Traditional Chinese Medicine as an Adjunctive Therapy Improves Cardiac Function and Reduces Serum Inflammatory Markers in Patients with Chronic Heart Failure
Traditional Chinese Medicine Enhances Cardiac Function in Heart Failure
Abstract
Background: To analyze the effects of traditional Chinese medicine treatment compared to standard treatment in improving cardiac function and lowering serum biomarker levels in patients with chronic heart failure (CHF).
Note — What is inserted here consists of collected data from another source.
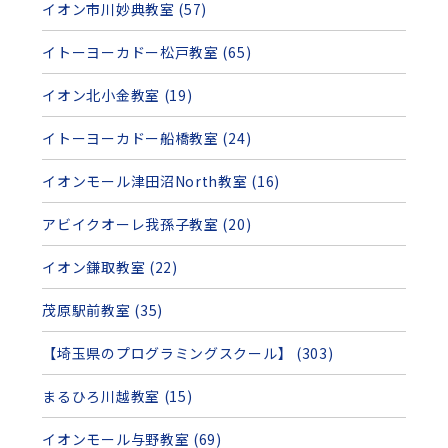
イオン市川妙典教室 (57)
イトーヨーカドー松戸教室 (65)
イオン北小金教室 (19)
イトーヨーカドー船橋教室 (24)
イオンモール津田沼North教室 (16)
アビイクオーレ我孫子教室 (20)
イオン鎌取教室 (22)
茂原駅前教室 (35)
【埼玉県のプログラミングスクール】 (303)
まるひろ川越教室 (15)
イオンモール与野教室 (69)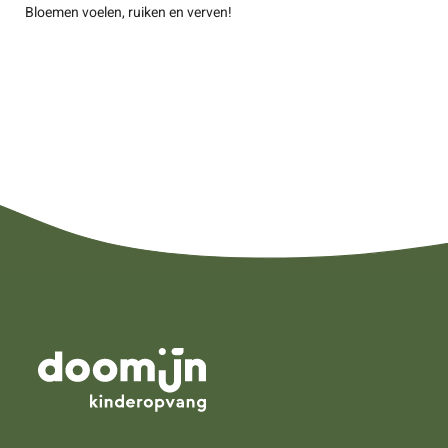
Bloemen voelen, ruiken en verven!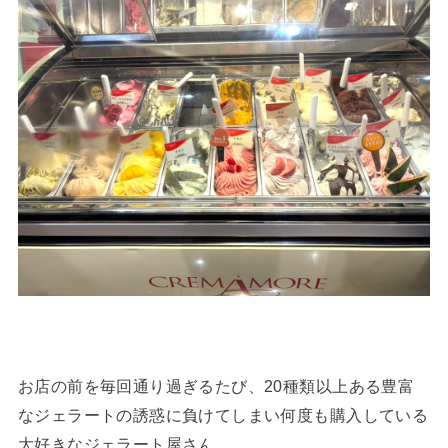
お店の前を毎回通り過ぎるたび、20種類以上ある豊富
なジェラートの誘惑に負けてしまい何度も購入している
大好きなジェラート屋さん。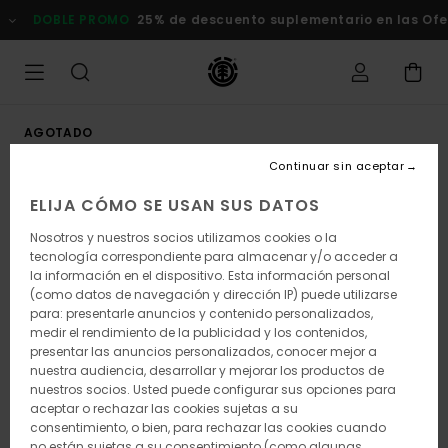
Pasar
DOBLE PROMO
25% de descuento suplementario en las Ofert
a
la
información
del
producto
AGOTADO
Continuar sin aceptar
ELIJA CÓMO SE USAN SUS DATOS
Nosotros y nuestros socios utilizamos cookies o la
tecnología correspondiente para almacenar y/o acceder a
la información en el dispositivo. Esta información personal
(como datos de navegación y dirección IP) puede utilizarse
para: presentarle anuncios y contenido personalizados,
medir el rendimiento de la publicidad y los contenidos,
presentar las anuncios personalizados, conocer mejor a
nuestra audiencia, desarrollar y mejorar los productos de
nuestros socios. Usted puede configurar sus opciones para
aceptar o rechazar las cookies sujetas a su
consentimiento, o bien, para rechazar las cookies cuando
no están sujetas a su consentimiento (como algunas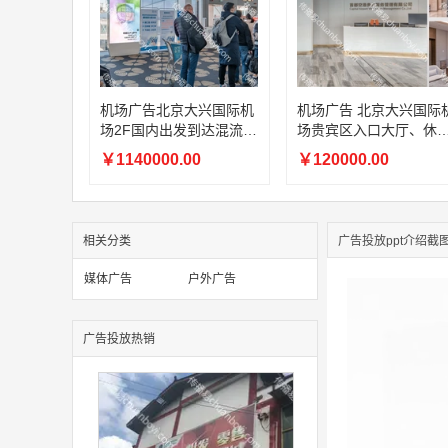
机场广告北京大兴国际机
机场广告 北京大兴国际
场2F国内出发到达混流
场贵宾区入口大厅、休
区、1F国内远机位出发候
区、通道以及餐厅区域
￥1140000.00
￥120000.00
机区LED刷屏广告
子刷屏广告
相关分类
广告投放ppt介绍截
媒体广告
户外广告
广告投放热销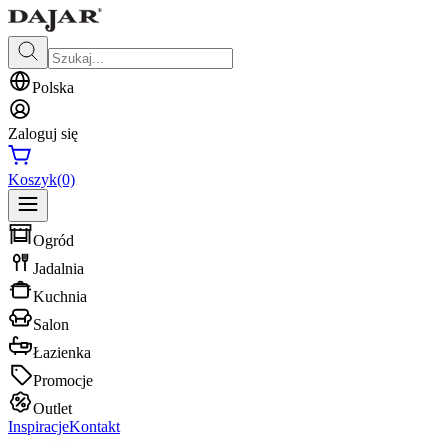
Polska
Zaloguj się
Koszyk
(0)
Ogród
Jadalnia
Kuchnia
Salon
Łazienka
Promocje
Outlet
Inspiracje
Kontakt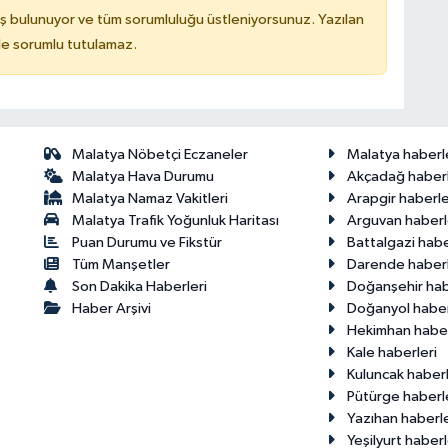
ş bulunuyor ve tüm sorumluluğu üstleniyorsunuz. Yazılan
de sorumlu tutulamaz.
Malatya Nöbetçi Eczaneler
Malatya haberl
Malatya Hava Durumu
Akçadağ haberl
Malatya Namaz Vakitleri
Arapgir haberle
Malatya Trafik Yoğunluk Haritası
Arguvan haberl
Puan Durumu ve Fikstür
Battalgazi habe
Tüm Manşetler
Darende haberl
Son Dakika Haberleri
Doğanşehir hab
Haber Arşivi
Doğanyol haber
Hekimhan haber
Kale haberleri
Kuluncak haberl
Pütürge haberl
Yazıhan haberle
Yeşilyurt haberl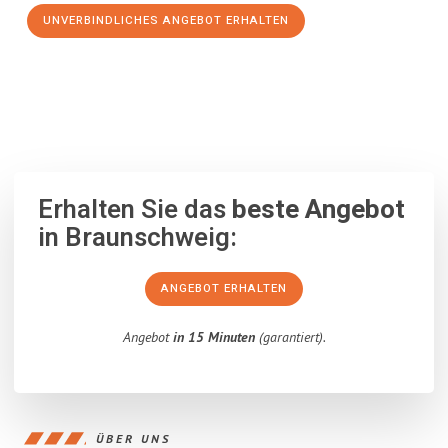
UNVERBINDLICHES ANGEBOT ERHALTEN
100% unverbindlich
– Garantiert eine Antwort
innerhalb von 15
Minuten
.
Erhalten Sie das
beste Angebot
in Braunschweig:
ANGEBOT ERHALTEN
Angebot
in 15 Minuten
(garantiert).
ÜBER UNS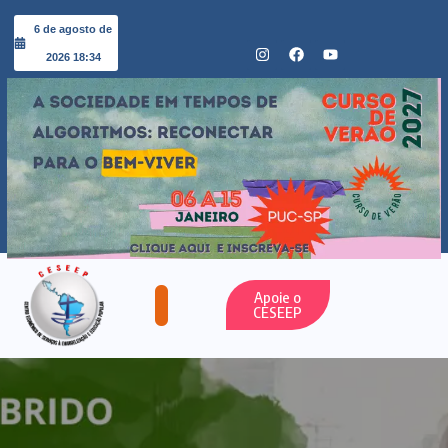
6 de agosto de
2026 18:34
Apoie o
CESEEP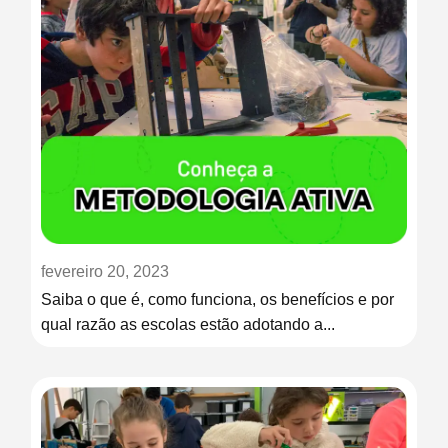
fevereiro 20, 2023
Saiba o que é, como funciona, os benefícios e por
qual razão as escolas estão adotando a...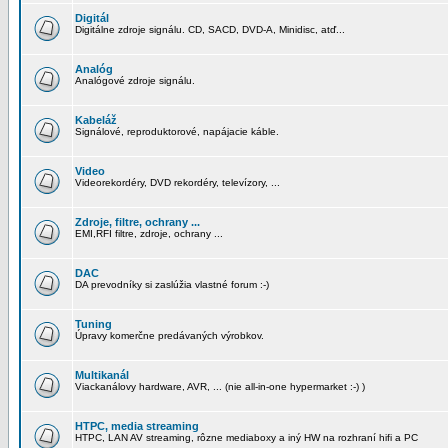
Digitál
Digitálne zdroje signálu. CD, SACD, DVD-A, Minidisc, atď...
Analóg
Analógové zdroje signálu.
Kabeláž
Signálové, reproduktorové, napájacie káble.
Video
Videorekordéry, DVD rekordéry, televízory, ...
Zdroje, filtre, ochrany ...
EMI,RFI filtre, zdroje, ochrany ...
DAC
DA prevodníky si zaslúžia vlastné forum :-)
Tuning
Úpravy komerčne predávaných výrobkov.
Multikanál
Viackanálovy hardware, AVR, ... (nie all-in-one hypermarket :-) )
HTPC, media streaming
HTPC, LAN AV streaming, rôzne mediaboxy a iný HW na rozhraní hifi a PC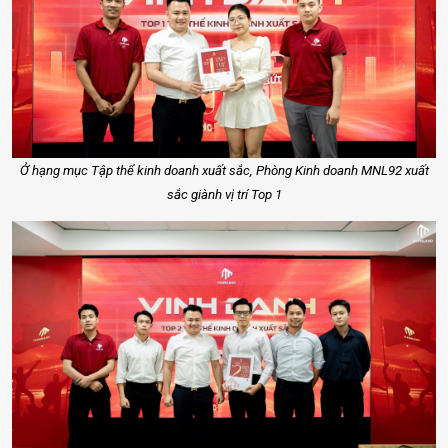
Ở hạng mục Tập thể kinh doanh xuất sắc, Phòng Kinh doanh MNL92 xuất
sắc giành vị trí Top 1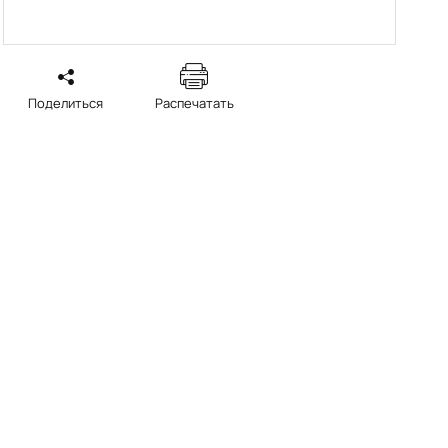
Поделиться
Распечатать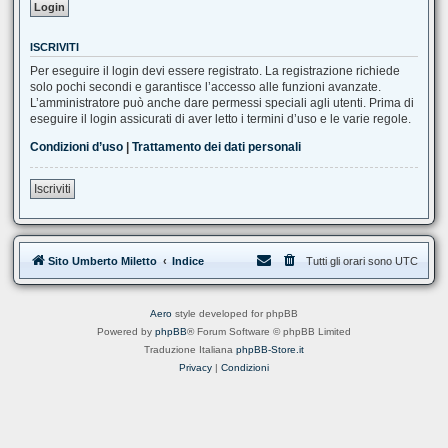
ISCRIVITI
Per eseguire il login devi essere registrato. La registrazione richiede
solo pochi secondi e garantisce l’accesso alle funzioni avanzate.
L’amministratore può anche dare permessi speciali agli utenti. Prima di
eseguire il login assicurati di aver letto i termini d’uso e le varie regole.
Condizioni d’uso
|
Trattamento dei dati personali
Iscriviti
Sito Umberto Miletto
Indice
Tutti gli orari sono
UTC
Aero
style developed for phpBB
Powered by
phpBB
® Forum Software © phpBB Limited
Traduzione Italiana
phpBB-Store.it
Privacy
|
Condizioni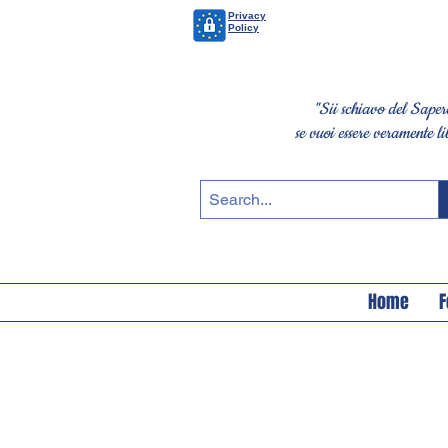
Privacy
Policy
"Sii schiavo del Saper
se vuoi essere veramente li
Home
F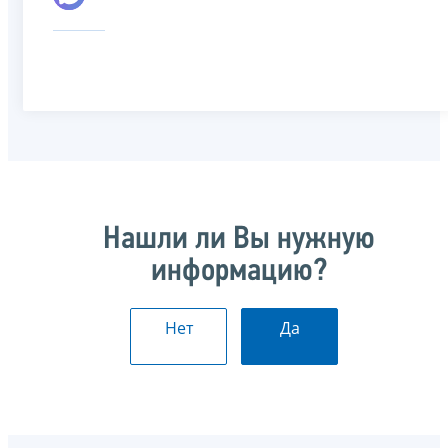
Нашли ли Вы нужную
информацию?
Нет
Да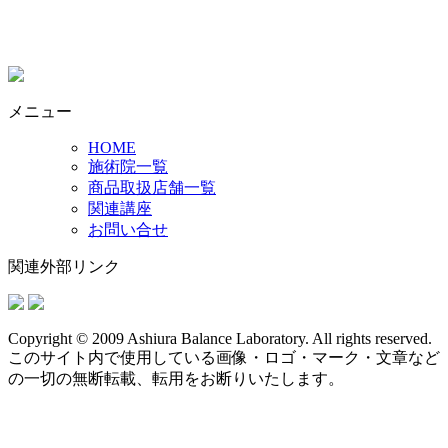
メニュー
HOME
施術院一覧
商品取扱店舗一覧
関連講座
お問い合せ
関連外部リンク
Copyright © 2009 Ashiura Balance Laboratory. All rights reserved.
このサイト内で使用している画像・ロゴ・マーク・文章など
の一切の無断転載、転用をお断りいたします。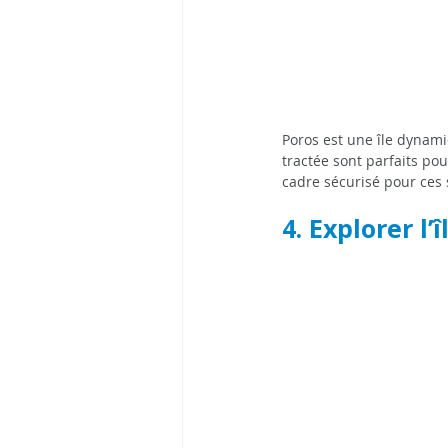
Poros est une île dynami
tractée sont parfaits po
cadre sécurisé pour ces
4. Explorer l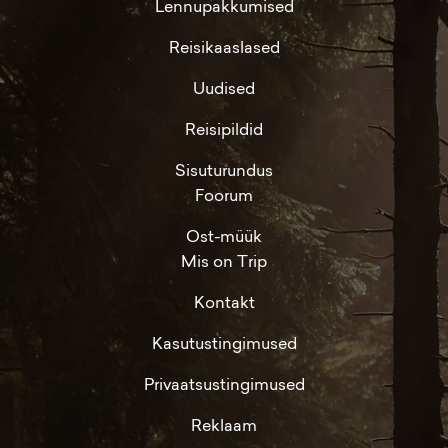
Lennupakkumised
Reisikaaslased
Uudised
Reisipildid
Sisuturundus
Foorum
Ost-müük
Mis on Trip
Kontakt
Kasutustingimused
Privaatsustingimused
Reklaam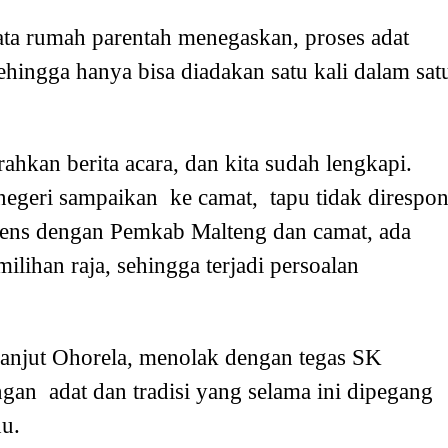
mata rumah parentah menegaskan, proses adat
sehingga hanya bisa diadakan satu kali dalam sat
rahkan berita acara, dan kita sudah lengkapi.
 negeri sampaikan ke camat, tapu tidak direspon
diens dengan Pemkab Malteng dan camat, ada
milihan raja, sehingga terjadi persoalan
lanjut Ohorela, menolak dengan tegas SK
ngan adat dan tradisi yang selama ini dipegang
hu.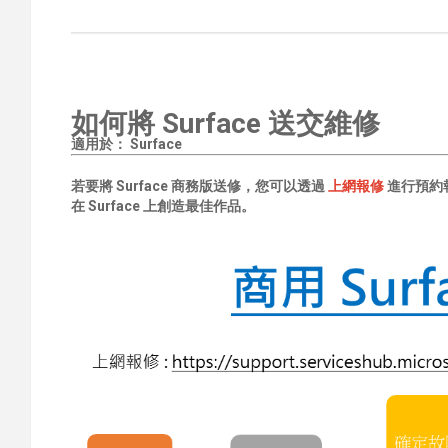
如何將 Surface 送交維修
適用於： Surface
若要將 Surface 商務版送修，您可以透過
上網報修
進行預約
在 Surface 上創造最佳作品。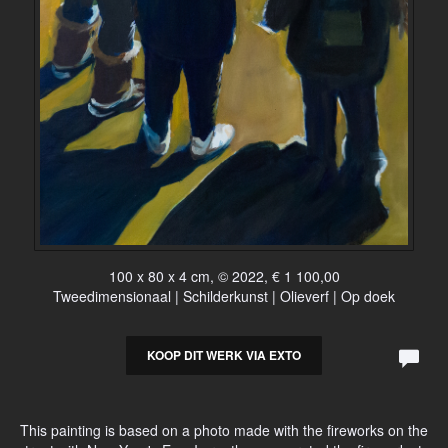
100 x 80 x 4 cm, © 2022, € 1 100,00
Tweedimensionaal | Schilderkunst | Olieverf | Op doek
KOOP DIT WERK VIA EXTO
This painting is based on a photo made with the fireworks on the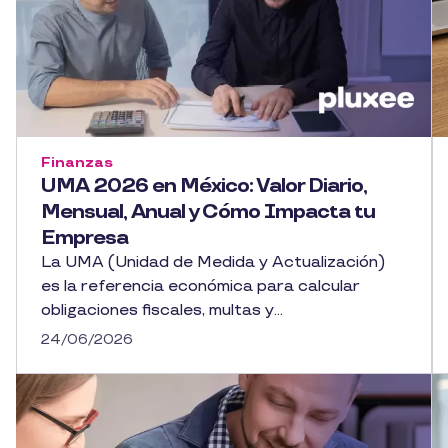
Finanzas
UMA 2026 en México: Valor Diario,
Mensual, Anual y Cómo Impacta tu
Empresa
La UMA (Unidad de Medida y Actualización)
es la referencia económica para calcular
obligaciones fiscales, multas y...
24/06/2026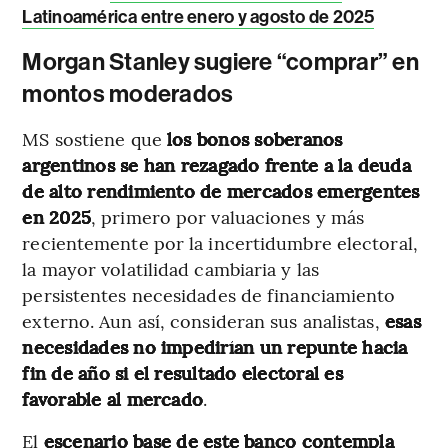
Latinoamérica entre enero y agosto de 2025
Morgan Stanley sugiere “comprar” en
montos moderados
MS sostiene que
los bonos soberanos
argentinos se han rezagado frente a la deuda
de alto rendimiento de mercados emergentes
en 2025
, primero por valuaciones y más
recientemente por la incertidumbre electoral,
la mayor volatilidad cambiaria y las
persistentes necesidades de financiamiento
externo. Aun así, consideran sus analistas,
esas
necesidades no impedirían un repunte hacia
fin de año si el resultado electoral es
favorable al mercado
.
El
escenario base de este banco contempla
Methods: A total of 40 CHF patients admitted to the Cardiology Department of our hospital from January 2021 to August 2023 were selected as the study subjects. They were divided into an observation group (treated with traditional Chinese medicine) and a control group (treated with Western medicine standard therapy) based on a random number table, with 20 cases in each group. The clinical efficacy, Minnesota Living with Heart Failure Questionnaire (MLHFQ) scores before and after treatment, 6-minute walk test (6MWT) results, cardiac output (CO), ejection fraction (EF), left ventricular end-diastolic pressure (LVEDP), serum high-sensitivity C-reactive protein (hs-CRP), interleukin-6 (IL-6), tumor necrosis factor-alpha (TNF-α), and N-terminal pro-brain natriuretic peptide (NT-proBNP) levels were observed and compared between the two groups. Adverse reaction rates were also recorded.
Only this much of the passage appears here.